Clifford Grodd, the former president of American clothing retailer Paul Stuart, once said: “I abhor dullness and resist flamboyance.” This opinion is one that will strike a chord with many Italian men, who tread the line between expressionism and refinement. Certainly, most lean towards ‘more is more’, but that should not be mistaken for a self-absorbed display of superfluous extravagance. Instead, Italian style is distinctive in its appearance, defined by its silhouette and dedicated to achieving sprezzatura – rendering it the envy of the menswear community. In this article, I will briefly detail the influence Italian style has on menswear, what inspires Italian style and provide ideas as to how you can replicate their balance of artful dishevelment.

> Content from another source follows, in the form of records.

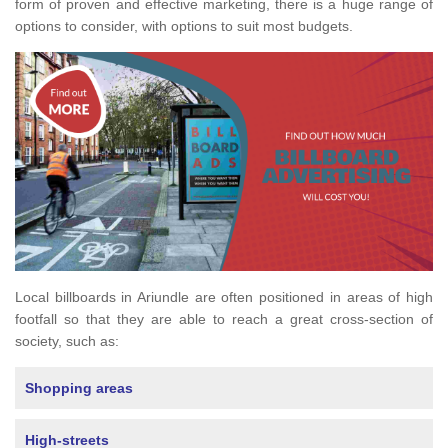
form of proven and effective marketing, there is a huge range of
options to consider, with options to suit most budgets.
Local billboards in Ariundle are often positioned in areas of high
footfall so that they are able to reach a great cross-section of
society, such as:
Shopping areas
High-streets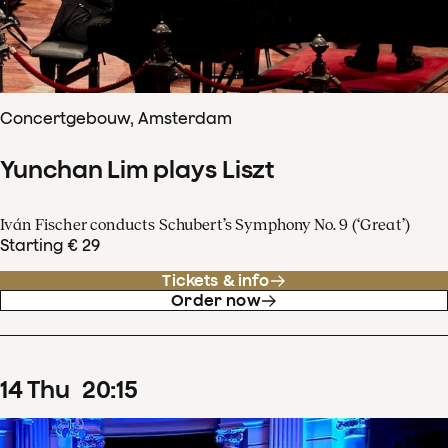
Concertgebouw, Amsterdam
Yunchan Lim plays Liszt
Iván Fischer conducts Schubert’s Symphony No. 9 (‘Great’)
Starting € 29
Tickets & info
Order now
14
Thu
20
:
15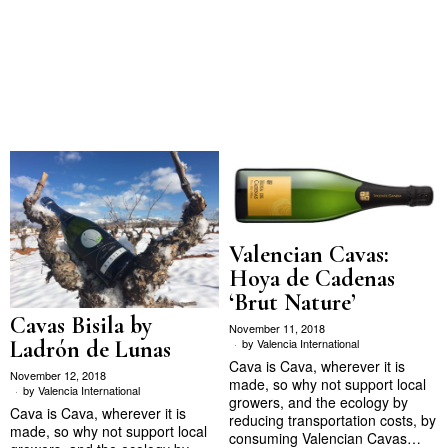
Valencian Cavas:
Hoya de Cadenas
‘Brut Nature’
Cavas Bisila by
November 11, 2018
Ladrón de Lunas
by
Valencia International
Cava is Cava, wherever it is
November 12, 2018
made, so why not support local
by
Valencia International
growers, and the ecology by
Cava is Cava, wherever it is
reducing transportation costs, by
made, so why not support local
consuming Valencian Cavas…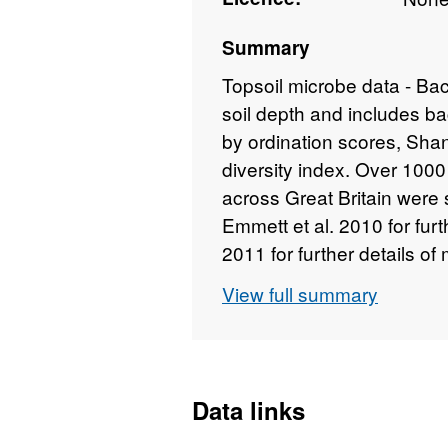
Summary
Topsoil microbe data - Bact
soil depth and includes b
by ordination scores, Sha
diversity index. Over 10
across Great Britain were
Emmett et al. 2010 for furth
2011 for further details o
within selected habitats a
View full summary
GB were made using Count
using a mixed model appr
habitat/parent material c
modelled on dominant habit
Data links
derived from the Land Co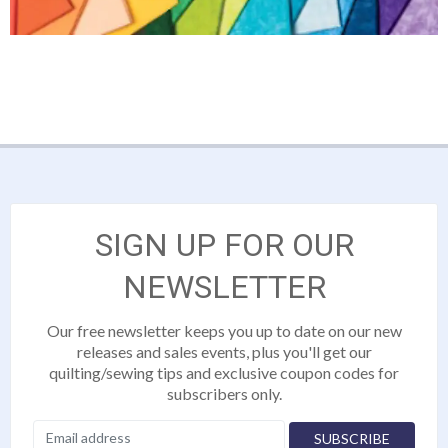
SIGN UP FOR OUR
NEWSLETTER
Our free newsletter keeps you up to date on our new
releases and sales events, plus you'll get our
quilting/sewing tips and exclusive coupon codes for
subscribers only.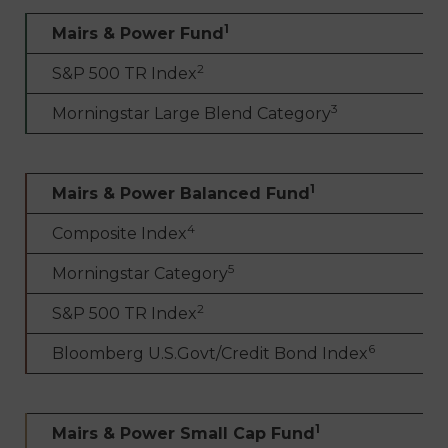
1
Mairs & Power Fund
2
S&P 500 TR Index
3
Morningstar Large Blend Category
1
Mairs & Power Balanced Fund
4
Composite Index
5
Morningstar Category
2
S&P 500 TR Index
6
Bloomberg U.S.Govt/Credit Bond Index
1
Mairs & Power Small Cap Fund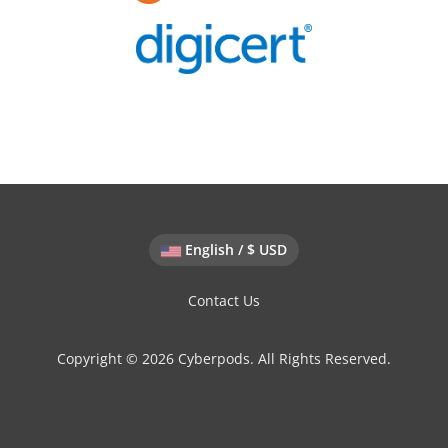
English / $ USD
Contact Us
Copyright © 2026 Cyberpods. All Rights Reserved.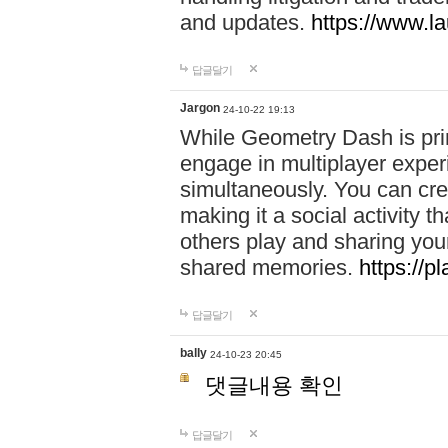
and updates.
https://www.l
답글달기
Jargon
24-10-22 19:13
While Geometry Dash is prim
engage in multiplayer exper
simultaneously. You can crea
making it a social activity
others play and sharing yo
shared memories.
https://p
답글달기
bally
24-10-23 20:45
댓글내용 확인
답글달기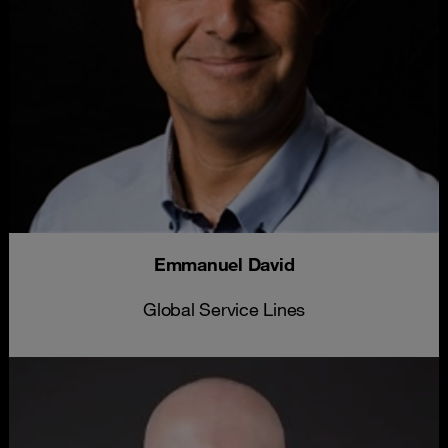
Emmanuel David
Global Service Lines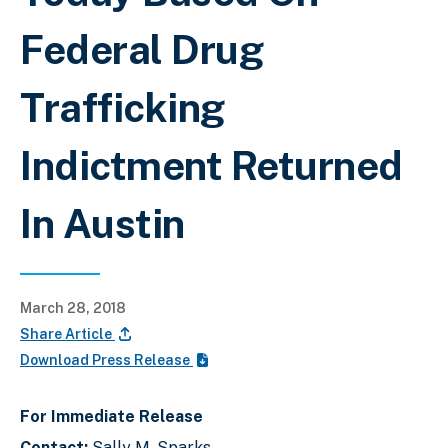
Federal Drug
Trafficking
Indictment Returned
In Austin
March 28, 2018
Share Article
Download Press Release
For Immediate Release
Contact:
Sally M. Sparks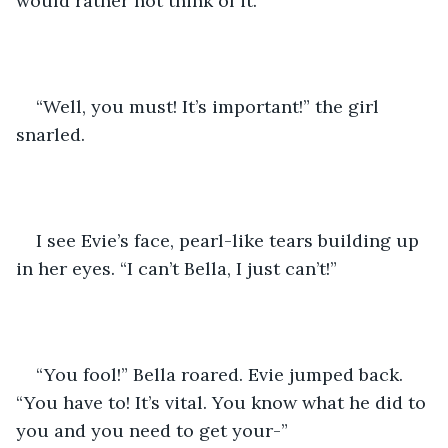
would rather not think of it. 
“Well, you must! It’s important!” the girl 
snarled.
I see Evie’s face, pearl-like tears building up 
in her eyes. “I can’t Bella, I just can’t!”
“You fool!” Bella roared. Evie jumped back. 
“You have to! It’s vital. You know what he did to 
you and you need to get your-”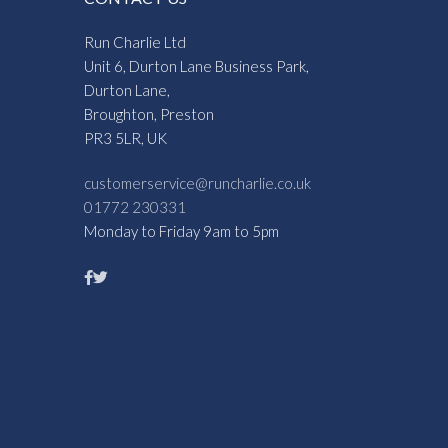
Run Charlie Ltd
Unit 6, Durton Lane Business Park,
Durton Lane,
Broughton, Preston
PR3 5LR, UK
customerservice@runcharlie.co.uk
01772 230331
Monday to Friday 9am to 5pm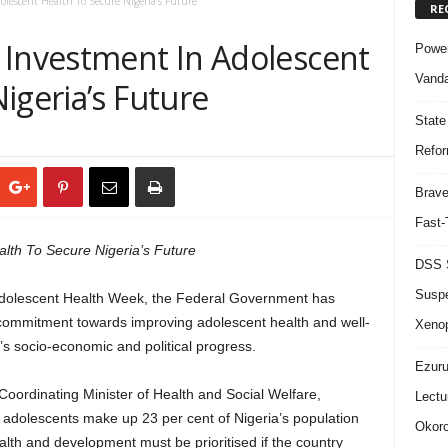
lescent Health To Secure Nigeria’s Future
RE
 Investment In Adolescent
Power
Vanda
igeria’s Future
State
Refor
Brave
Fast-
lth To Secure Nigeria’s Future
DSS S
Suspe
 Adolescent Health Week, the Federal Government has
y commitment towards improving adolescent health and well-
Xeno
on’s socio-economic and political progress.
Ezuru
 Coordinating Minister of Health and Social Welfare,
Lectu
adolescents make up 23 per cent of Nigeria’s population
Okoro
lth and development must be prioritised if the country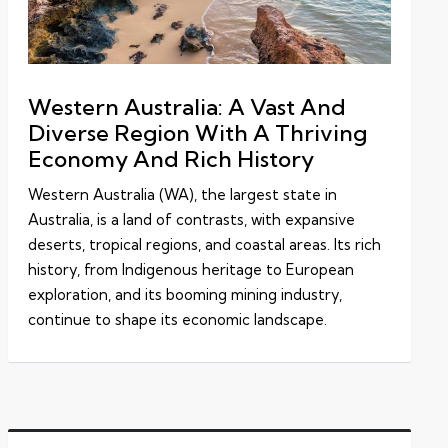
Western Australia: A Vast And
Diverse Region With A Thriving
Economy And Rich History
Western Australia (WA), the largest state in
Australia, is a land of contrasts, with expansive
deserts, tropical regions, and coastal areas. Its rich
history, from Indigenous heritage to European
exploration, and its booming mining industry,
continue to shape its economic landscape.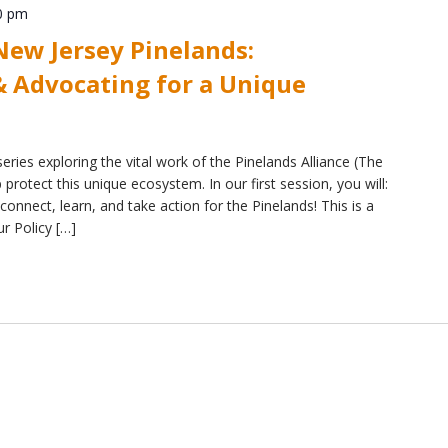
0 pm
ew Jersey Pinelands:
 Advocating for a Unique
eries exploring the vital work of the Pinelands Alliance (The
protect this unique ecosystem. In our first session, you will:
connect, learn, and take action for the Pinelands! This is a
ur Policy […]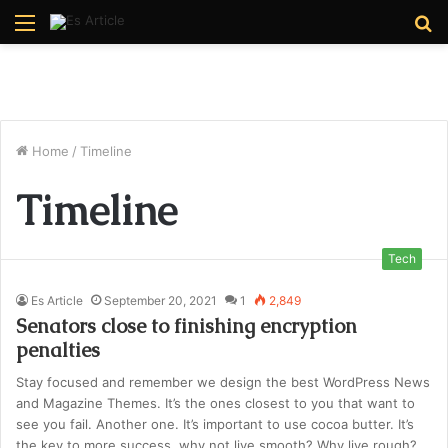
Menu
S
fo
Home
/
Timeline
Timeline
Tech
Es Article
September 20, 2021
1
2,849
Senators close to finishing encryption
penalties
Stay focused and remember we design the best WordPress News
and Magazine Themes. It’s the ones closest to you that want to
see you fail. Another one. It’s important to use cocoa butter. It’s
the key to more success, why not live smooth? Why live rough?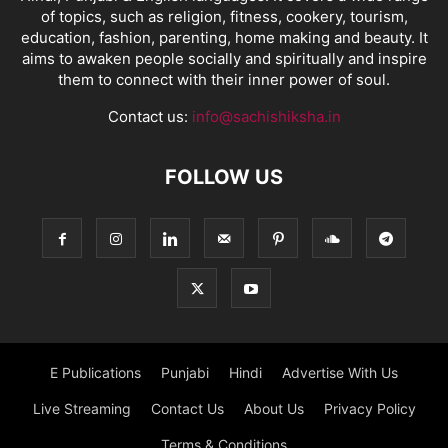
of topics, such as religion, fitness, cookery, tourism,
education, fashion, parenting, home making and beauty. It
aims to awaken people socially and spiritually and inspire
them to connect with their inner power of soul.
Contact us:
info@sachishiksha.in
FOLLOW US
E Publications
Punjabi
Hindi
Advertise With Us
Live Streaming
Contact Us
About Us
Privacy Policy
Terms & Conditions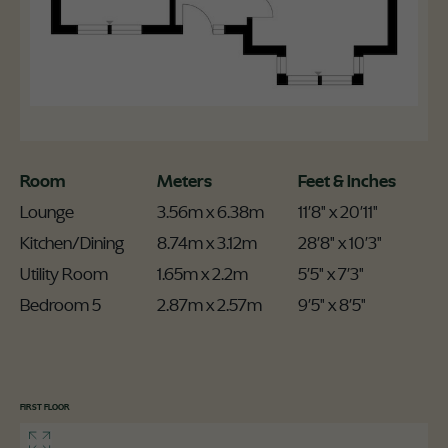
Room
Meters
Feet & Inches
Lounge
3.56m x 6.38m
11'8" x 20'11"
Kitchen/Dining
8.74m x 3.12m
28'8" x 10'3"
Utility Room
1.65m x 2.2m
5'5" x 7'3"
Bedroom 5
2.87m x 2.57m
9'5" x 8'5"
FIRST FLOOR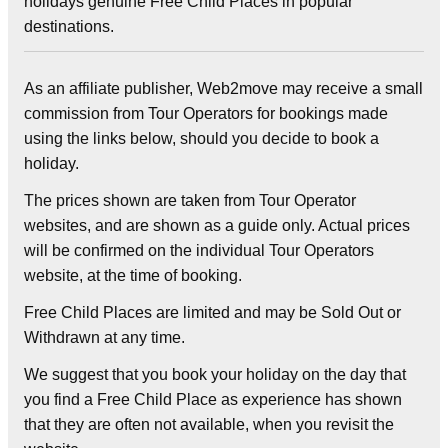
holidays genuine Free Child Places in popular
destinations.
As an affiliate publisher, Web2move may receive a small
commission from Tour Operators for bookings made
using the links below, should you decide to book a
holiday.
The prices shown are taken from Tour Operator
websites, and are shown as a guide only. Actual prices
will be confirmed on the individual Tour Operators
website, at the time of booking.
Free Child Places are limited and may be Sold Out or
Withdrawn at any time.
We suggest that you book your holiday on the day that
you find a Free Child Place as experience has shown
that they are often not available, when you revisit the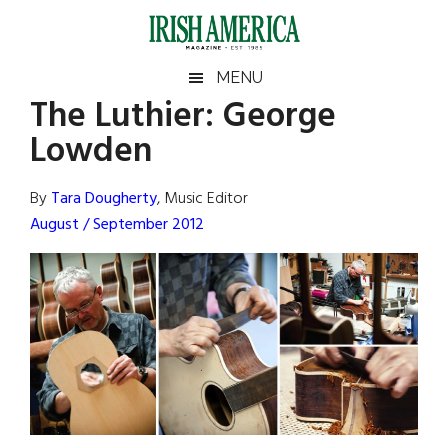
Skip
Skip
Skip
Skip
to
to
to
to
main
secondary
primary
footer
Irish
Irish
MENU
content
menu
sidebar
The Luthier: George
America
Primary
Sear
America
Lowden
the
Sidebar
site
...
By
Tara Dougherty
, Music Editor
August / September 2012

Italian style is much more eclectic than many people come to assume, with regional nuances adding variety and characterising local tastes. Italy is a vast country, and with an emphasis on style up and down the nation, a jovial battle emerges between different regions. For example, Roman and Neapolitan jackets are very different from each other. The silhouette in northern Italy tends to differ from its southern counterparts in its simplicity, with no extraneous details or spalla camicia (‘shirt shoulder’ to you and me) in the former. By contrast, a signature of Neapolitan jackets is their waterfall or ‘shirt sleeve’, which is different to the soft shoulder by way of the sleeve head (wider) fitting into the shoulder (narrower). More generally, Italian suits are usually constructed with a higher gorge – the seam that connects the jacket’s collar to the lapel – than their British counterparts. Neapolitan and Sicilian tailors make the gorge higher still; a discrete but defining touch that makes their garments instantly recognisable. Dolce & Gabbana frequently tap into their Sicilian heritage, capturing the spirit of the iconic fishermen and local attire. Sicily finds itself as the link between the modern, industrialised Western culture and the temptations of the sun and the sea. In these aspects do Stephano and Domenico draw inspiration and evolve designs containing the eminence of open footwear, dark tailoring and prints:
Brands To Watch
Many words have been written about the household names of Italy, but what about those labels that embody Italian style somewhat under the radar? Four of my favourite labels that have a kinder price point, whilst retaining a wholly Italian elegance are: Boglioli, Esemplare, Camo and Mr Rick Tailor. The latter produces gorgeous, fitted jackets for an affordable price, with beautiful Italian nuances such as contrasting under-collars and breast pocket inner-linings. As with all Italian tailoring, construction takes precedence over style, and Mr Rick Tailor’s tapered seams and high armholes prove just that. Boglioli are known as one of the best, if not THE best, off-the-rack makers of unstructured cotton jackets in the world. The quality of the materials means that the drapes of the jackets are beautiful, engulfing you in luxury fit for Berlusconi himself. Accordingly, the price point is a little higher. More youthful vibes are found in the lookbooks of Esemplare and Camo, both of whom integrate technical aspects to their stellar line of tailoring. One of Camo’s signature pieces are trousers with a high waist and relaxed silhouette.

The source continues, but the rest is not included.